Anıl Sevinç

Update model card with corrected categories

763b053 about 1 year ago

4.01 kB

	---
	language: tr
	tags:
	- text-classification
	- customer-support
	- Turkish
	datasets:
	- Turkish_Conversations
	license: mit
	model_name: bert-topic-classification-turkish
	base_model: dbmdz/bert-base-turkish-cased
	library_name: transformers
	pipeline_tag: text-classification
	---


	# bert-topic-classification-turkish

	## Model Description
	This is a fine-tuned BERT model for topic classification on Turkish text data. The model is trained on a custom dataset, Turkish_Conversations, consisting of Turkish customer support conversations. The model classifies text into the following 5 categories:

	1. Financial Services (Finansal Hizmetler)
	2. Account Operations (Hesap İşlemleri)
	3. Technical Support (Teknik Destek)
	4. Products and Sales (Ürün ve Satış)
	5. Returns and Exchanges (İade ve Değişim)

	The model achieves an accuracy of 93.51% on the validation dataset.

	---

	## Usage
	Below is an example of how to use the model for topic classification:

	```python
	from transformers import AutoTokenizer, AutoModelForSequenceClassification

	# Load the model and tokenizer
	tokenizer = AutoTokenizer.from_pretrained("GosamaIKU/bert-topic-classification-turkish")
	model = AutoModelForSequenceClassification.from_pretrained("GosamaIKU/bert-topic-classification-turkish")

	# Example dataset
	dataset = [
	{"conversation_id": 1, "speaker": "customer", "text": "Siparişim eksik geldi."},
	{"conversation_id": 1, "speaker": "representative", "text": "Hemen kontrol edip size bilgi vereceğim."},
	{"conversation_id": 1, "speaker": "customer", "text": "Anlayışınız için teşekkür ederim."}
	]

	# Combine texts for topic analysis
	combined_text = " ".join([item["text"] for item in dataset])
	inputs = tokenizer(combined_text, return_tensors="pt")
	outputs = model(**inputs)

	# Access topic classification results
	logits = outputs.logits
	predicted_class = logits.argmax(dim=1).item()
	print(f"Predicted Topic Class ID: {predicted_class}")

	```

	## Training Details
	- Base Model: [dbmdz/bert-base-turkish-cased](https://huggingface.co/dbmdz/bert-base-turkish-cased)
	- Dataset: Turkish_Conversations (Custom dataset for Turkish customer support)
	- Epochs: 5
	- Batch Size: 8
	- Learning Rate: 0.00005
	- Accuracy: 93.51%
	- Framework: PyTorch

	---

	## Limitations
	- The model may not perform well on text significantly different from the training data (e.g., informal or slang language).
	- It is designed for topic classification and may not generalize to other NLP tasks like sentiment analysis or intent detection.
	- Performance may degrade on very short or ambiguous texts.

	---

	## Model Files
	This repository contains the following files:
	- `config.json`: Model configuration file.
	- `model.safetensors`: Model weights.
	- `special_tokens_map.json`: Special tokens used in the tokenizer.
	- `tokenizer_config.json`: Tokenizer configuration file.
	- `vocab.txt`: Vocabulary file for the tokenizer.

	---

	## Links and Resources
	- Base Model: [dbmdz/bert-base-turkish-cased](https://huggingface.co/dbmdz/bert-base-turkish-cased)
	- Zero-Shot Model (Optional): [xlm-roberta-large-xnli](https://huggingface.co/joeddav/xlm-roberta-large-xnli)
	- Fine-Tuned Model: [GosamaIKU/bert-topic-classification-turkish](https://huggingface.co/GosamaIKU/bert-topic-classification-turkish)

	---

	## Dataset
	The model was fine-tuned on a custom dataset named Turkish_Conversations, which consists of 2,695 Turkish customer support conversations.

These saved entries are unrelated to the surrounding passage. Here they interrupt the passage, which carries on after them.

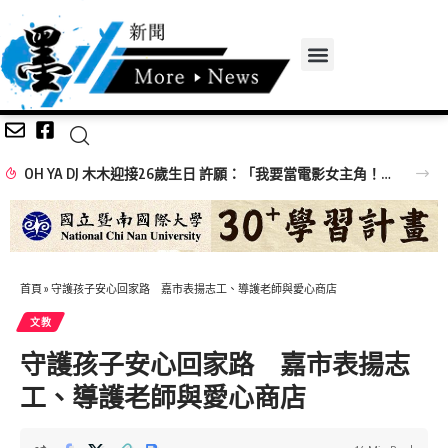
OH YA DJ 木木迎接26歲生日 許願：「我要當電影女主角！」
首頁
»
守護孩子安心回家路 嘉市表揚志工、導護老師與愛心商店
文教
守護孩子安心回家路 嘉市表揚志
工、導護老師與愛心商店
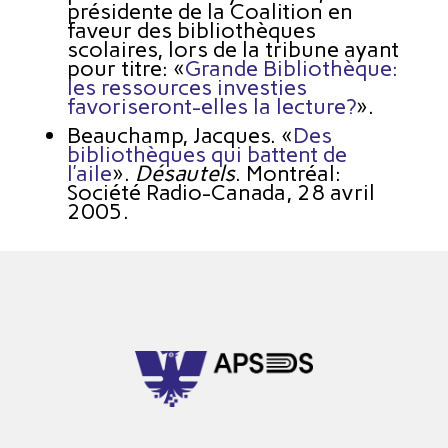
présidente de la Coalition en
faveur des bibliothèques
scolaires, lors de la tribune ayant
pour titre: «
Grande Bibliothèque:
les ressources investies
favoriseront-elles la lecture?
».
Beauchamp, Jacques. «
Des
bibliothèques qui battent de
l’aile
».
Désautels
. Montréal:
Société Radio-Canada, 28 avril
2005.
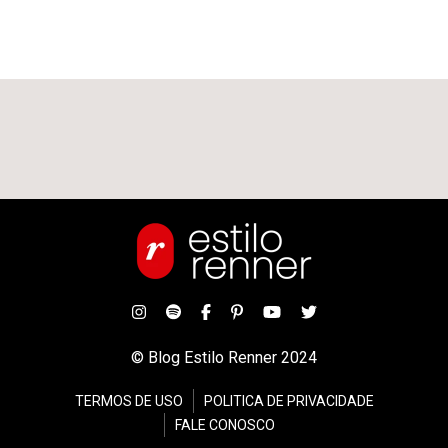
© Blog Estilo Renner 2024
TERMOS DE USO
POLITICA DE PRIVACIDADE
FALE CONOSCO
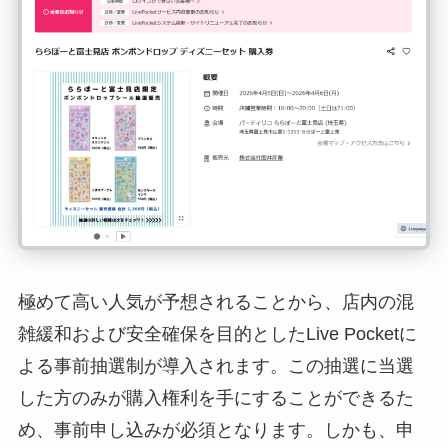
極めて高い人気が予想されることから、店内の混
雑緩和および安全確保を目的としたLive Pocketに
よる事前抽選制が導入されます。この抽選に当選
した方のみが購入権利を手にすることができるた
め、事前申し込みが必須となります。しかも、申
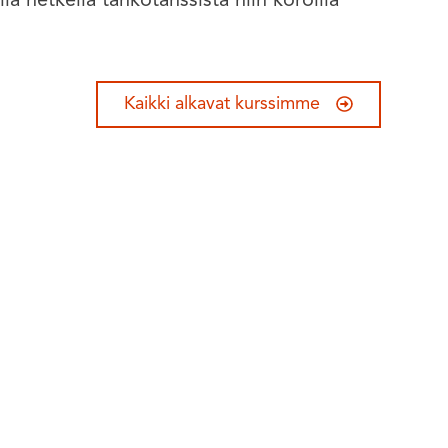
ällä hetkellä tankotanssista niin koroilla
Kaikki alkavat kurssimme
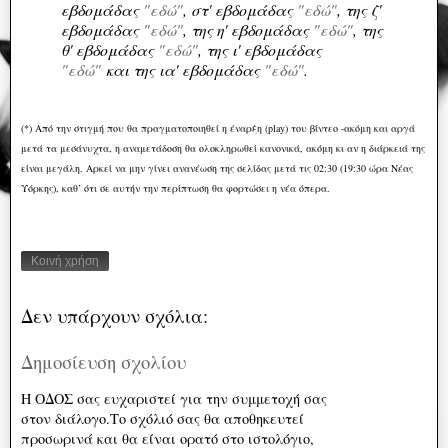
εβδομάδας
"εδώ"
, στ' εβδομάδας
"εδώ"
, της ζ'
εβδομάδας
"εδώ"
, της η' εβδομάδας
"εδώ"
, της
θ' εβδομάδας
"εδώ"
, της ι' εβδομάδας
"εδώ"
και της ια' εβδομάδας
"εδώ"
.
(*) Από την στιγμή που θα πραγματοποιηθεί η έναρξη (play) του βίντεο -ακόμη και αργά
μετά τα μεσάνυχτα, η αναμετάδοση θα ολοκληρωθεί κανονικά, ακόμη κι αν η διάρκειά της
είναι μεγάλη. Αρκεί να μην γίνει ανανέωση της σελίδας μετά τις 02:30 (19:30 ώρα Νέας
Υόρκης), καθ’ ότι σε αυτήν την περίπτωση θα φορτώσει η νέα όπερα.
Κοινή χρήση
Δεν υπάρχουν σχόλια:
Δημοσίευση σχολίου
Η ΟΔΟΣ σας ευχαριστεί για την συμμετοχή σας
στον διάλογο.Το σχόλιό σας θα αποθηκευτεί
προσωρινά και θα είναι ορατό στο ιστολόγιο,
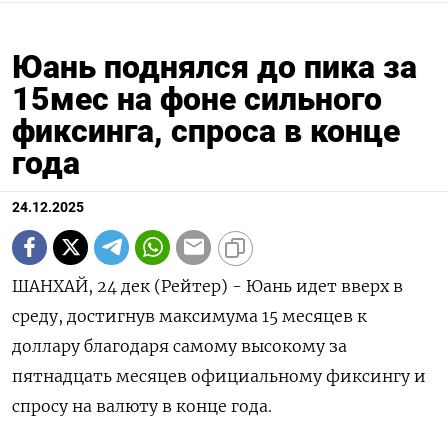
Юань поднялся до пика за
15мес на фоне сильного
фиксинга, спроса в конце
года
24.12.2025
ШАНХАЙ, 24 дек (Рейтер) - Юань идет вверх в
среду, достигнув максимума 15 месяцев к
доллару благодаря самому высокому за
пятнадцать ⁠месяцев официальному фиксингу и
спросу на валюту в конце года.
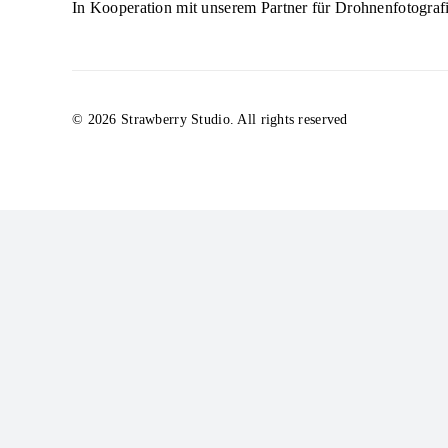
In Kooperation mit unserem Partner für Drohnenfotograf
© 2026 Strawberry Studio. All rights reserved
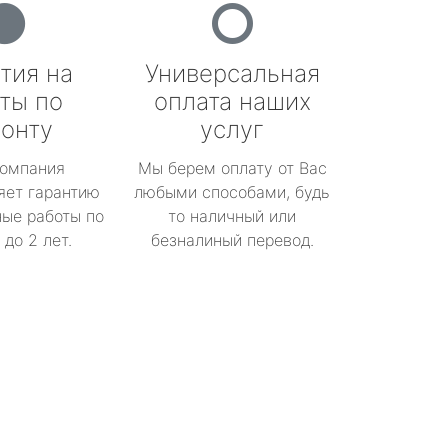
тия на
Универсальная
ты по
оплата наших
онту
услуг
омпания
Мы берем оплату от Вас
яет гарантию
любыми способами, будь
ые работы по
то наличный или
до 2 лет.
безналиный перевод.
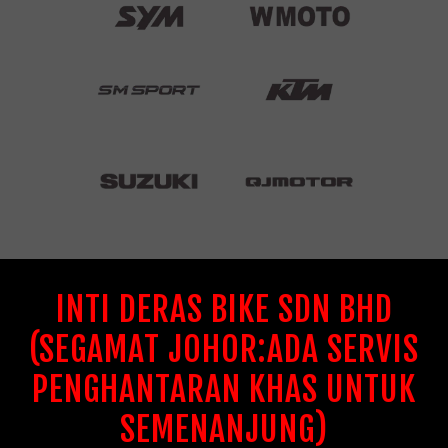
INTI DERAS BIKE SDN BHD
(SEGAMAT JOHOR:ADA SERVIS
PENGHANTARAN KHAS UNTUK
SEMENANJUNG)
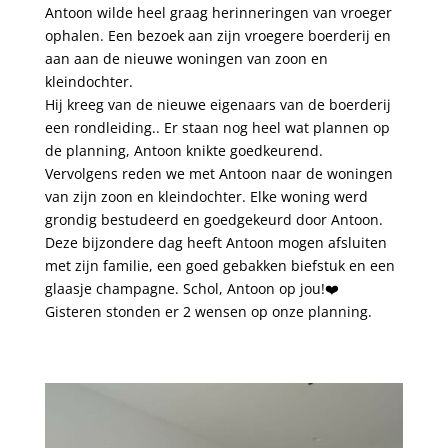
Antoon wilde heel graag herinneringen van vroeger
ophalen. Een bezoek aan zijn vroegere boerderij en
aan aan de nieuwe woningen van zoon en
kleindochter.
Hij kreeg van de nieuwe eigenaars van de boerderij
een rondleiding.. Er staan nog heel wat plannen op
de planning, Antoon knikte goedkeurend.
Vervolgens reden we met Antoon naar de woningen
van zijn zoon en kleindochter. Elke woning werd
grondig bestudeerd en goedgekeurd door Antoon.
Deze bijzondere dag heeft Antoon mogen afsluiten
met zijn familie, een goed gebakken biefstuk en een
glaasje champagne. Schol, Antoon op jou!❤️
Gisteren stonden er 2 wensen op onze planning.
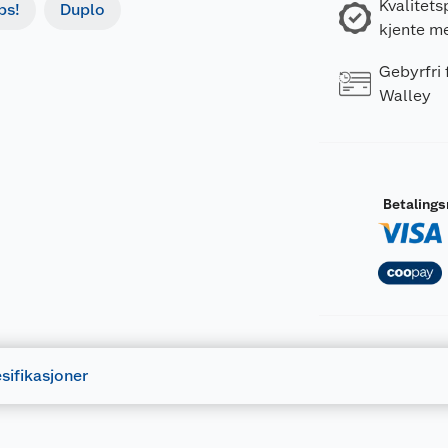
Kvalitets
bs!
Duplo
kjente m
Gebyrfri
Walley
Betaling
sifikasjoner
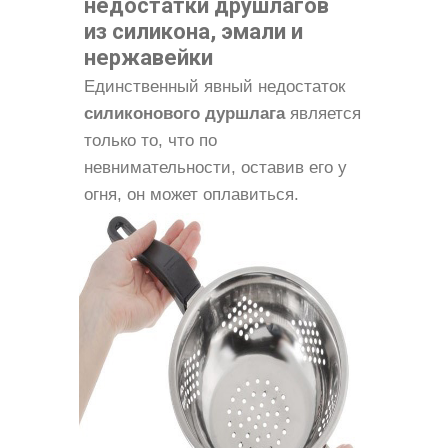
недостатки друшлагов
из силикона, эмали и
нержавейки
Единственный явный недостаток
силиконового дуршлага
является
только то, что по
невнимательности, оставив его у
огня, он может оплавиться.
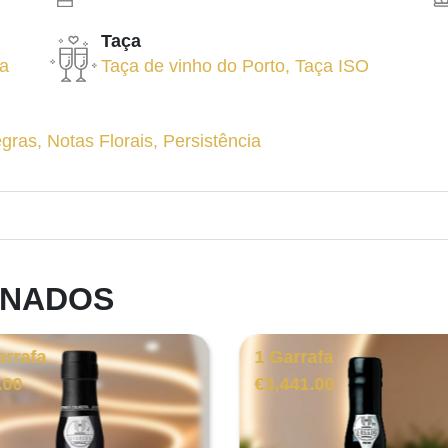
Taça
na
Taça de vinho do Porto
,
Taça ISO
egras
,
Notas Florais
,
Persistência
ONADOS
arrafa
1 Garrafa
.00
€
3,441.00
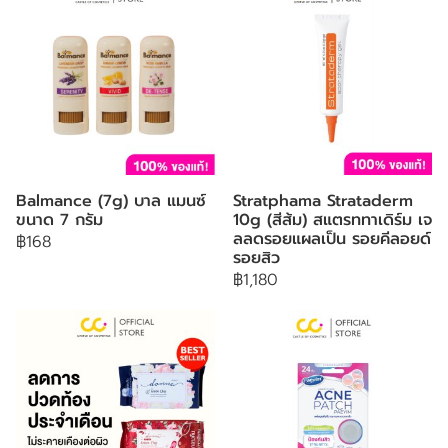
Balmance (7g) บาล แมนซ์
Stratphama Strataderm
ขนาด 7 กรัม
10g (สีส้ม) สแตรททาเดิร์ม เจ
ลลดรอยแผลเป็น รอยคีลอยด์
฿168
รอยสิว
฿1,180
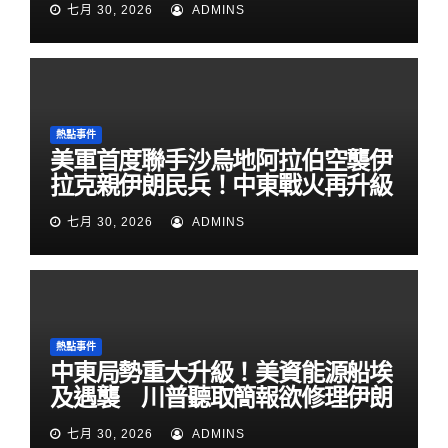
七月 30, 2026
ADMINS
熱點事件
美軍首度聯手沙烏地阿拉伯空襲伊
拉克親伊朗民兵！中東戰火再升級
七月 30, 2026
ADMINS
熱點事件
中東局勢重大升級！美資能源船埃
及遇襲 川普聽取簡報欲修理伊朗
七月 30, 2026
ADMINS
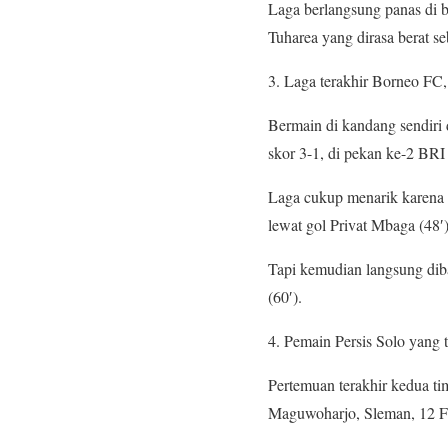
Laga berlangsung panas di 
Tuharea yang dirasa berat se
3. Laga terakhir Borneo FC,
Bermain di kandang sendiri
skor 3-1, di pekan ke-2 BRI
Laga cukup menarik karena 
lewat gol Privat Mbaga (48′)
Tapi kemudian langsung diba
(60′).
4. Pemain Persis Solo yan
Pertemuan terakhir kedua t
Maguwoharjo, Sleman, 12 Fe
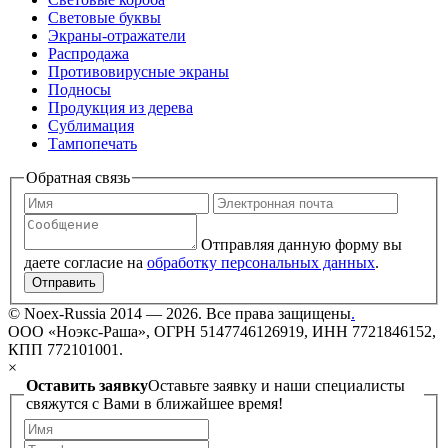
Световые буквы
Экраны-отражатели
Распродажа
Противовирусные экраны
Подносы
Продукция из дерева
Сублимация
Тампопечать
Обратная связь
Отправляя данную форму вы
даете согласие на
обработку персональных данных
.
Отправить
©
Noex-Russia
2014 — 2026. Все права защищены
.
ООО «Ноэкс-Раша», ОГРН 5147746126919, ИНН 7721846152,
КПП 772101001.
×
Оставить заявку
Оставьте заявку и наши специалисты
свяжутся с Вами в ближайшее время!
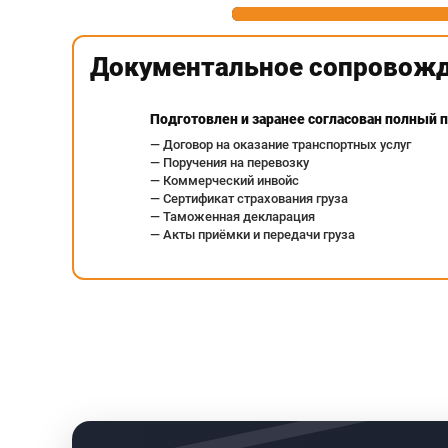
Документальное сопровож
Подготовлен и заранее согласован полный 
— Договор на оказание транспортных услуг
— Поручения на перевозку
— Коммерческий инвойс
— Сертификат страхования груза
— Таможенная декларация
— Акты приёмки и передачи груза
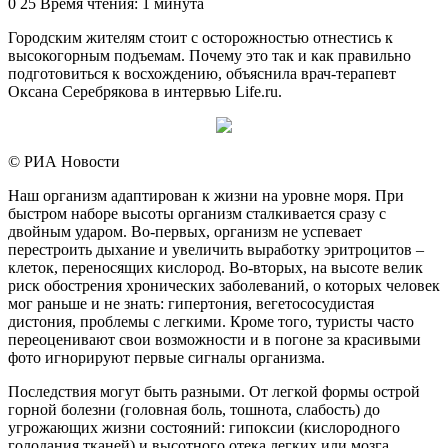
an
0
25
Время чтения: 1 минута
email
Городским жителям стоит с осторожностью отнестись к
высокогорным подъемам. Почему это так и как правильно
подготовиться к восхождению, объяснила врач-терапевт
Оксана Серебрякова в интервью Life.ru.
© РИА Новости
Наш организм адаптирован к жизни на уровне моря. При
быстром наборе высоты организм сталкивается сразу с
двойным ударом. Во-первых, организм не успевает
перестроить дыхание и увеличить выработку эритроцитов –
клеток, переносящих кислород. Во-вторых, на высоте велик
риск обострения хронических заболеваний, о которых человек
мог раньше и не знать: гипертония, вегетососудистая
дистония, проблемы с легкими. Кроме того, туристы часто
переоценивают свои возможности и в погоне за красивыми
фото игнорируют первые сигналы организма.
Последствия могут быть разными. От легкой формы острой
горной болезни (головная боль, тошнота, слабость) до
угрожающих жизни состояний: гипоксии (кислородного
голодания тканей) и высотного отека легких или мозга.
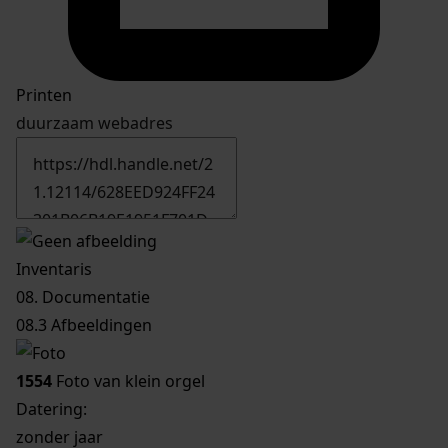
Printen
duurzaam webadres
Inventaris
08. Documentatie
08.3 Afbeeldingen
1554
Foto van klein orgel
Datering
:
zonder jaar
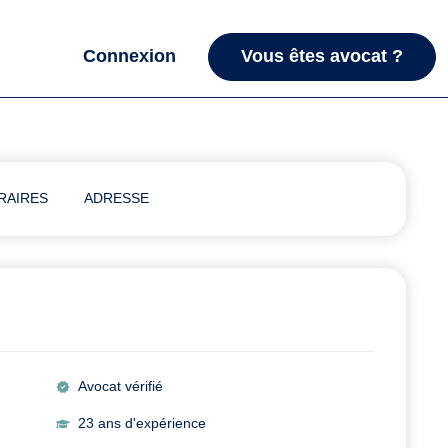
Connexion
Vous êtes avocat ?
RAIRES
ADRESSE
Avocat vérifié
23 ans d'expérience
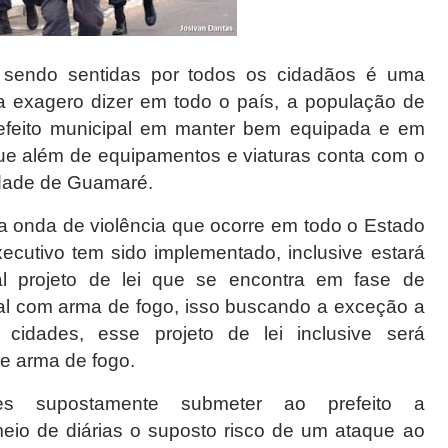
sendo sentidas por todos os cidadãos é uma
a exagero dizer em todo o país, a população de
feito municipal em manter bem equipada e em
ue além de equipamentos e viaturas conta com o
idade de Guamaré.
da onda de violência que ocorre em todo o Estado
cutivo tem sido implementado, inclusive estará
l projeto de lei que se encontra em fase de
al com arma de fogo, isso buscando a exceção a
cidades, esse projeto de lei inclusive será
e arma de fogo.
es supostamente submeter ao prefeito a
 meio de diárias o suposto risco de um ataque ao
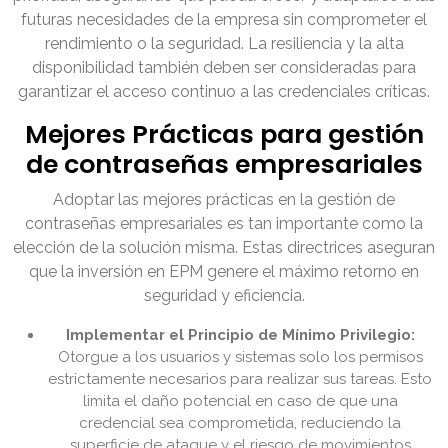
futuras necesidades de la empresa sin comprometer el
rendimiento o la seguridad. La resiliencia y la alta
disponibilidad también deben ser consideradas para
garantizar el acceso continuo a las credenciales críticas.
Mejores Prácticas para gestión
de contraseñas empresariales
Adoptar las mejores prácticas en la gestión de
contraseñas empresariales es tan importante como la
elección de la solución misma. Estas directrices aseguran
que la inversión en EPM genere el máximo retorno en
seguridad y eficiencia.
Implementar el Principio de Mínimo Privilegio:
Otorgue a los usuarios y sistemas solo los permisos
estrictamente necesarios para realizar sus tareas. Esto
limita el daño potencial en caso de que una
credencial sea comprometida, reduciendo la
superficie de ataque y el riesgo de movimientos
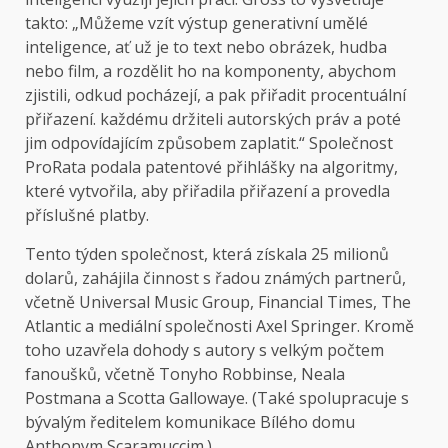
takto: „Můžeme vzít výstup generativní umělé
inteligence, ať už je to text nebo obrázek, hudba
nebo film, a rozdělit ho na komponenty, abychom
zjistili, odkud pocházejí, a pak přiřadit procentuální
přiřazení. každému držiteli autorských práv a poté
jim odpovídajícím způsobem zaplatit.“ Společnost
ProRata podala patentové přihlášky na algoritmy,
které vytvořila, aby přiřadila přiřazení a provedla
příslušné platby.
Tento týden společnost, která získala 25 milionů
dolarů, zahájila činnost s řadou známých partnerů,
včetně Universal Music Group, Financial Times, The
Atlantic a mediální společnosti Axel Springer. Kromě
toho uzavřela dohody s autory s velkým počtem
fanoušků, včetně Tonyho Robbinse, Neala
Postmana a Scotta Gallowaye. (Také spolupracuje s
bývalým ředitelem komunikace Bílého domu
Anthonym Scaramuccim.)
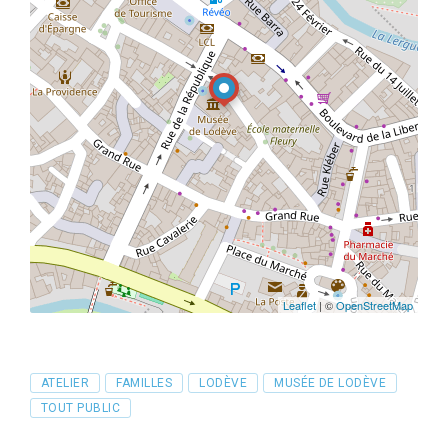
Leaflet
| ©
OpenStreetMap
Tags
ATELIER
FAMILLES
LODÈVE
MUSÉE DE LODÈVE
TOUT PUBLIC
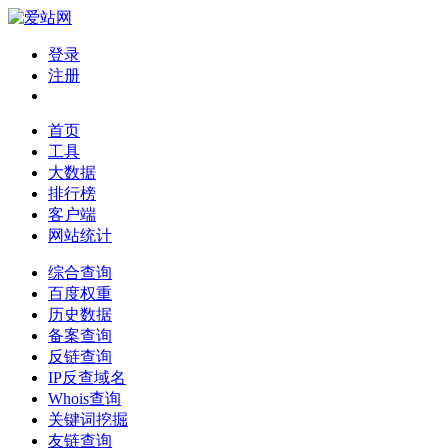
登录
注册
首页
工具
大数据
排行榜
客户端
网站统计
综合查询
百度权重
历史数据
备案查询
反链查询
IP反查域名
Whois查询
关键词挖掘
友链查询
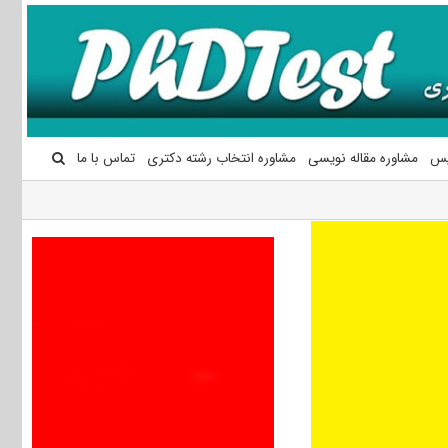
یس
مشاوره مقاله نویسی
مشاوره انتخاب رشته دکتری
تماس با ما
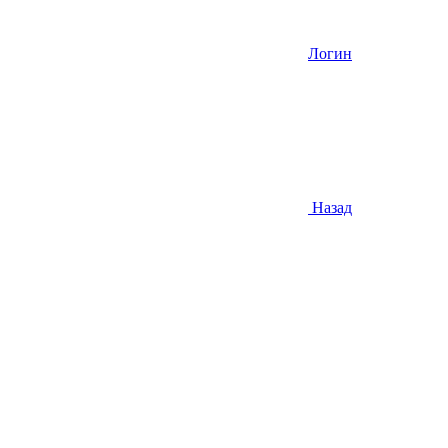
Логин
Назад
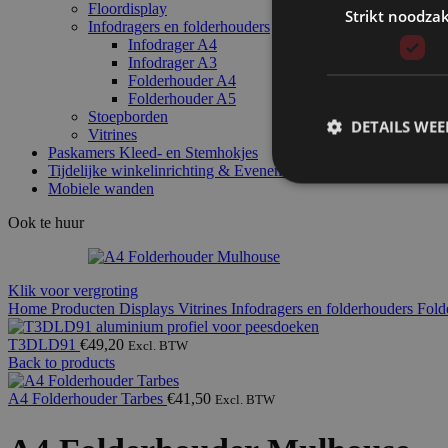
Floordisplay
Strikt noodzak
Infodragers en folderhouders
Infodrager A4
Infodrager A3
Folderhouder A4
Folderhouder A5
Stoepborden
DETAILS WE
Vitrines
Paskamers Kleed- en Stemhokjes
Tijdelijke winkelinrichting & Evenement interieur
Mobiele wanden
Ook te huur
Klik voor vergroting
Home
Producten
Displays Vitrines
Infodragers en folderhouders
Fold
T3DLD91
€
49,20
Excl. BTW
Back to products
A4 Folderhouder Tarbes
€
41,50
Excl. BTW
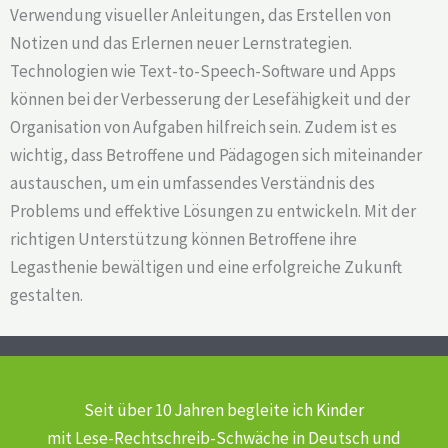
Verwendung visueller Anleitungen, das Erstellen von
Notizen und das Erlernen neuer Lernstrategien.
Technologien wie Text-to-Speech-Software und Apps
können bei der Verbesserung der Lesefähigkeit und der
Organisation von Aufgaben hilfreich sein. Zudem ist es
wichtig, dass Betroffene und Pädagogen sich miteinander
austauschen, um ein umfassendes Verständnis des
Problems und effektive Lösungen zu entwickeln. Mit der
richtigen Unterstützung können Betroffene ihre
Legasthenie bewältigen und eine erfolgreiche Zukunft
gestalten.
Seit über 10 Jahren begleite ich Kinder
mit Lese-Rechtschreib-Schwäche
in Deutsch und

The dataset includes text labeled into the following categories:
	- Financial Services
	- Account Operations
	- Technical Support
	- Products and Sales
	- Returns and Exchanges

	If you wish to access this dataset, please upload it to the repository or share a link to download it.

	---

	## License
	This model is licensed under the MIT License. See the [LICENSE](LICENSE) file for more details.